New 2010 paper work by Ray Tomasso during the casting process.

New 2010 paper work by Ray Tomasso during the casting process.
Ray Tomasso has enjoyed a distinguished and noteworthy forty-year career that stretches back to the time when he first began to work with handmade paper. However, his interest in art goes back even further than that.
Born in 1949 in Omaha, Nebraska, Tomasso began taking art classes as a child at the city’s internationally renowned Joslyn Art Museum and it was then that he dedicated his life to fine art. Ultimately Tomasso would earn a BFA at the University of Nebraska at Omaha and he subsequently did graduate work at a variety of institutions in the Midwest including Michigan State University and Southern Illinois University.
He was first exposed to handmade paper in 1968 when he saw a print that was done on paper that was an inch thick, and then became intrigued by the medium. “I had been disappointed in the low relief that’s possible with etching and so I was already doing embossed Raku pieces,” says Tomasso, “but I realized that paper was more durable than clay.” The exposure sparked his interest in learning more about paper. A few years later, having met Garner Tullis, the founder of the International Institute of Experimental Printmaking, Tomasso began experimenting with paper pulp, creating his first sculptures with the material in 1973.
Then in 1977 he came West—and thus became a part of the Colorado art scene, remaining in the area permanently.
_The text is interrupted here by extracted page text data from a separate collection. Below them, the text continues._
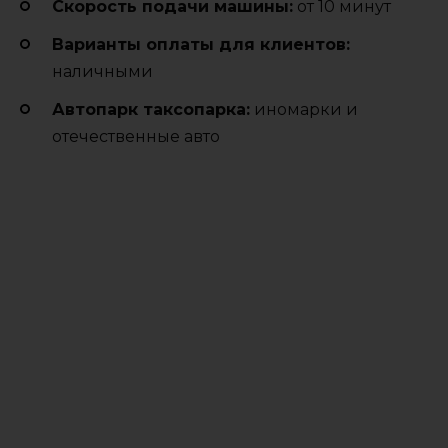
Cкорость подачи машины:
от 10 минут
Варианты оплаты для клиентов:
наличными
Автопарк таксопарка:
иномарки и
отечественные авто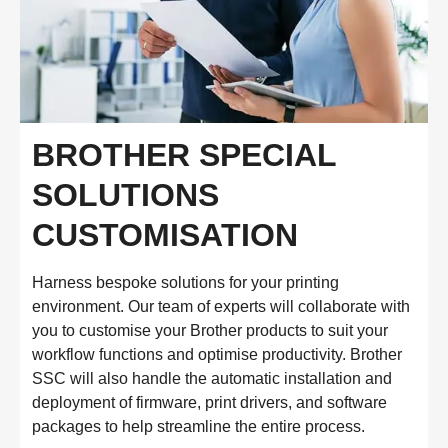
BROTHER SPECIAL
SOLUTIONS
CUSTOMISATION
Harness bespoke solutions for your printing
environment. Our team of experts will collaborate with
you to customise your Brother products to suit your
workflow functions and optimise productivity. Brother
SSC will also handle the automatic installation and
deployment of firmware, print drivers, and software
packages to help streamline the entire process.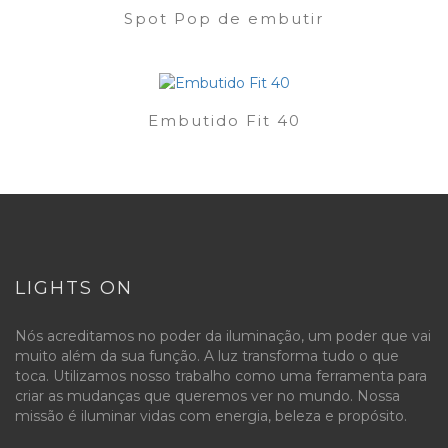
Spot Pop de embutir
Embutido Fit 40
LIGHTS ON
Nós acreditamos no poder da iluminação, um poder que vai
muito além da sua função. A luz transforma tudo o que
toca. Utilizamos nosso trabalho como uma ferramenta para
criar as mudanças que queremos ver no mundo. Nossa
missão é iluminar vidas com energia, beleza e propósito.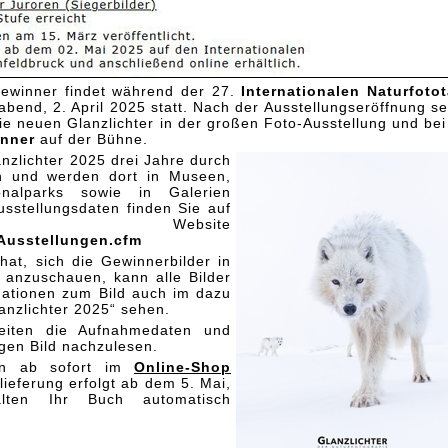
ewinner findet während der 27.
Internationalen Naturfoto
bend, 2. April 2025 statt. Nach der Ausstellungseröffnung s
ie neuen Glanzlichter in der großen Foto-Ausstellung und bei
inner
auf der Bühne.
nzlichter 2025 drei Jahre durch
en und werden dort in Museen,
onalparks sowie in Galerien
usstellungsdaten finden Sie auf
Website
Ausstellungen.cfm
hat, sich die Gewinnerbilder in
n anzuschauen, kann alle Bilder
rmationen zum Bild auch im dazu
anzlichter 2025“ sehen.
eiten die Aufnahmedaten und
gen Bild nachzulesen.
nn ab sofort im
Online-Shop
lieferung erfolgt ab dem 5. Mai,
lten Ihr Buch automatisch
That year he entered the graduate program in fine arts at the University of Colorado at Boulder working as a graduate printmaking assistant and in that capacity became a protégé of printmaker Clinton Cline. Tomasso earned his MFA at C.U. in 1979.
Despite all his previous fine art training, Tomasso turned to working with handmade paper and for that pursuit he had no specific guidance, and he therefore needed to teach himself how to do it. “I thought, ‘how hard could it be if people had been doing it for two thousand years?’, Tomasso says with a laugh, “and this was obviously a mistake because traditional techniques are actually very hard to master.” Thus he began many decades of intensive study into the history and techniques of traditional handmade European and American styles of papermaking. To do that he needed to travel internationally and in the process became involved with a range of professional organizations.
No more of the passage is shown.